The hashtag and tone of the summit are a nod to the 17 Sustainable Development Goals set by the UN.
Here’s how Mashable treated the opening ceremonies last Sunday:
The day began with a star-studded Opening Ceremony that featured CEOs, activists and celebrities including Victoria Beckham, Jordan’s Queen Rania and Adrian Grenier taking the stage to promote each of the Goals and implore audiences members to “tell everyone.”
The Summit also unfolded live on social media through Facebook posts, tweets and Vine videos. The hashtag #2030NOW saw 700 million impressions across Twitter and Instagram, and was at one point the top trending topic in the U.S. You can check out our Storifycoverage below or on the Storify website, and find even more coverage of the event here.
Facebook, long a proponent of shining the light on and raising funds for tragedies around the globe, wants to play be bigger role in providing for the social good. Figuring prominently in the Social Good Summit, Facebook showed off results from their social good team numbering in the dozens. Rather than focusing on Social Good, the team is dedicated to creating products that others use to promote good.
Facebook’s social good team, which numbers in the dozens, is less focused on activism and on-the-ground work than building a new suite of products that tap into the social causes and personal needs of its community. Even those efforts can have a tremendous impact when you consider every feature has the potential to tap into a community of nearly 1.5 billion people.
The group has so far worked to push out Amber Alerts to help find missing children, a feature called Safety Check to quickly notify friends and family that you’re safe after a disaster and a simplified Donate Now button used to raise money for ALS during the viral Ice Bucket Challenge and after the devastating Nepal earthquake. The last of those raised $10 million from some 700,000 users for Nepal relief.
Facebook’s Social Good team is now focusing on developing products to help the migrant crisis brewing in Europe and the Middle East.
Facebook’s social good initiative began, according to the narrative, with Mark Zuckerberg, who has contributed a significant amount of the massive wealth accumulated as founder of Facebook and making him the most philanthropic individual in the US. While Zuckerberg’s focus on education, diseases like Ebola and ubiquitous internet access continues, Facebook’s social good team has a broader mandate.
A long-time Facebook employee who manages Facebook’s social good effort said, “to understand how people are already using Facebook for good, identify ways we can amplify that and make it easier, and then execute by building products.”
Social Good Summit addresses United Nations’ goals
The Non-Profit Times covered the alignment of the Social Good Summit with UN goals saying this:
Two days after the United Nations set its 17 sustainable development goals to be achieved within the next 15 years, leaders in media, science and policy gathered at the 92nd Street Y in New York City on Sept. 27 and 28 to discuss how to leverage burgeoning technologies and public awareness toward success.
The article emphasizes using storytelling through traditional film making and data to bring attention, build empathy, and, ultimately, reduce suffering and improve the world.
This raises the question about what the 17 sustainable development goals are.
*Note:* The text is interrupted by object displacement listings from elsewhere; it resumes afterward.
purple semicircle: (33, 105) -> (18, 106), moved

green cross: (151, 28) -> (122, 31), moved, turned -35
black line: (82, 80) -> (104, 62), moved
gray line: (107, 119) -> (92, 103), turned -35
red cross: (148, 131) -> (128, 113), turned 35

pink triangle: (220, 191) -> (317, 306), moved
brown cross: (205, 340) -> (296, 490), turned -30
So, here you go:
- No Poverty
- Affordable and clean energy
- Climate Action
- Zero Hunger
- Decent work and economic growth
- Life below water
- Good Health and Well-Being
- Industry, innovation and infrastructure
- Life on land
- Quality education
- Reduced inequalities
- Peace, justice and strong institutions
- Gender Equality
- Sustainable cities and communities
- Partnerships for the goals
- Clean water and sanitation
- Responsible consumption and production
MORE & BETTER DATA FOR SOCIAL GOOD
Meanwhile, the UN Dispatch emphasizes the role of data in supporting social good.
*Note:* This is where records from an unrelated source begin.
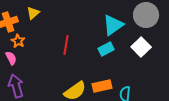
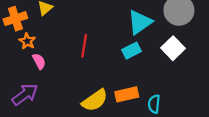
pink semicircle: (11, 58) -> (39, 61), moved
purple arrow: (16, 86) -> (25, 94), turned 70

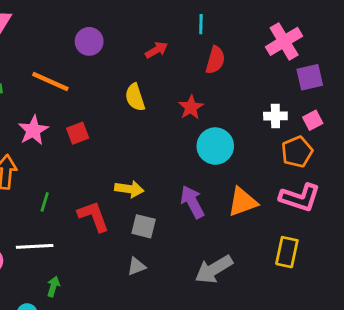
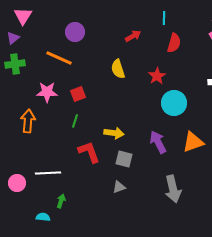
purple circle: (89, 41) -> (75, 32), moved
pink star: (33, 130) -> (47, 92), turned 30
green line: (45, 202) -> (75, 121), moved
gray arrow: (214, 269) -> (173, 189), turned -72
One of the central themes at this year’s Social Good Summit is data. As “big data” emerges as one of the most powerful trends in the field of social science, leveraging data for better policy-making is quickly becoming a key priority to improve social interventions. In the context of a renewed global commitment to the Sustainable Development agenda for the next 15 years, here are some of the interesting themes discussed at the Social Good Summit around improving our ability to use data for policy making.
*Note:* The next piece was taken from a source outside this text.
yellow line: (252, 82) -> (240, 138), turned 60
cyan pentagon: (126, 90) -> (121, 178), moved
One big problem with big data is the relative lack of data except from developed countries like those in the US and Western Europe.v But, the bigger problem is using data and translating data into actions for the social good.
While the article makes a good argument, it stops short of offering concrete tools or insights possible from the data.
DAY TWO SOCIAL GOOD SUMMIT RECAP: PICK YOUR SDG AND GO DEEP
Enactus focused on which of the 17 sustainable development goals spoke to individual celebrities. Here’s their recap:
- For Laverne Cox, she’s passionate about ensuring that there’s accurate representation for transgender people in worldwide data collection. That’s SDG #10: reduce inequality within and among all countries.
- For Sienna Miller, she’s passionate about bolstering women in crisis situations. That’s SDG #5: achieve gender equality and empower all women and girls.
- For Charlize Theron, she’s passionate about seeing an end to AIDS in this generation. That’s SDG #3: ensure healthy lives and promote well-being for all at all ages.
- For Madeleine Albright, she’s passionate about welcoming immigrants with dignity and grace. That’s also SDG #10.
Which of the development goals top your plans for supporting social good?